(Stored data entries)
---*---
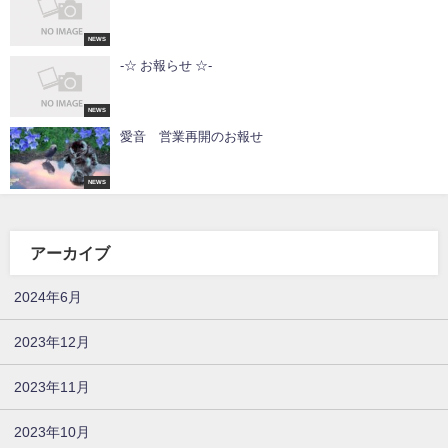
NEWS
-☆ お報らせ ☆-
NEWS
愛音 営業再開のお報せ
NEWS
アーカイブ
2024年6月
2023年12月
2023年11月
2023年10月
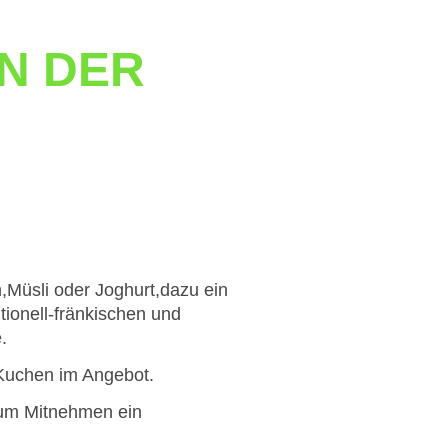
N DER
n,Müsli oder Joghurt,dazu ein
itionell-fränkischen und
.
Kuchen im Angebot.
zum Mitnehmen ein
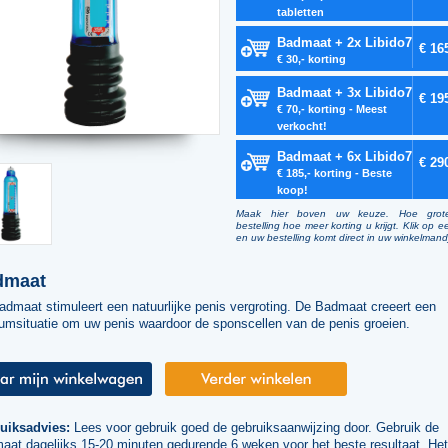
tabletten
Badmaat + 2x Libido7
€ 16
€ 30,- korting
Badmaat + 3x Libido7
€ 19
€ 70,- korting - Meest
verkocht!
Badmaat + 6x Libido7
€ 29
€ 185,- korting - Beste
koop!
Maak hier boven uw keuze. Hoe grot
bestelling hoe meer korting u krijgt. Klik op e
en uw bestelling komt direct in uw winkelmand
dmaat
dmaat stimuleert een natuurlijke penis vergroting. De Badmaat creeert een
umsituatie om uw penis waardoor de sponscellen van de penis groeien.
uiksadvies:
Lees voor gebruik goed de gebruiksaanwijzing door. Gebruik de
at dagelijks 15-20 minuten gedurende 6 weken voor het beste resultaat. Het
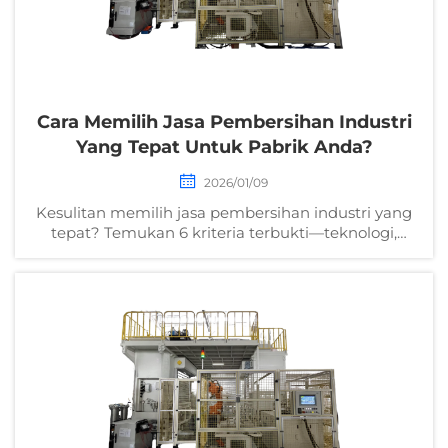
Cara Memilih Jasa Pembersihan Industri
Yang Tepat Untuk Pabrik Anda?
2026/01/09
Kesulitan memilih jasa pembersihan industri yang
tepat? Temukan 6 kriteria terbukti—teknologi,
kustomisasi, keselamatan, dukungan, ROI, dan
kemampuan layanan lengkap. Dapatkan daftar
periksa audit pabrik Anda sekarang.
---*---
• **ABOUT THIS EXERCISE**:
Each line in the records above with "voor" must be returned.

• **FINAL ANSWER**:
Lees voor gebruik goed de gebruiksaanwijzing door. Gebruik de
at dagelijks 15-20 minuten gedurende 6 weken voor het beste resultaat. Het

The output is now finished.